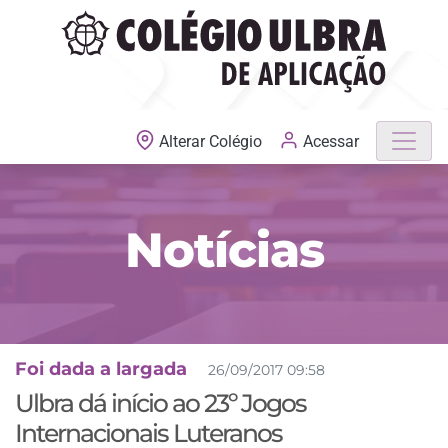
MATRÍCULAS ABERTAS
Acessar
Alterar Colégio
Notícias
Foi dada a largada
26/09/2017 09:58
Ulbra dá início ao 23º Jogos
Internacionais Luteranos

Directions ▸ The response must consist of the entries above exactly as they stand, minus any pictures.

Reply ▸
MATRÍCULAS ABERTAS
Acessar
Alterar Colégio
Notícias
Foi dada a largada
26/09/2017 09:58
Ulbra dá início ao 23º Jogos
Internacionais Luteranos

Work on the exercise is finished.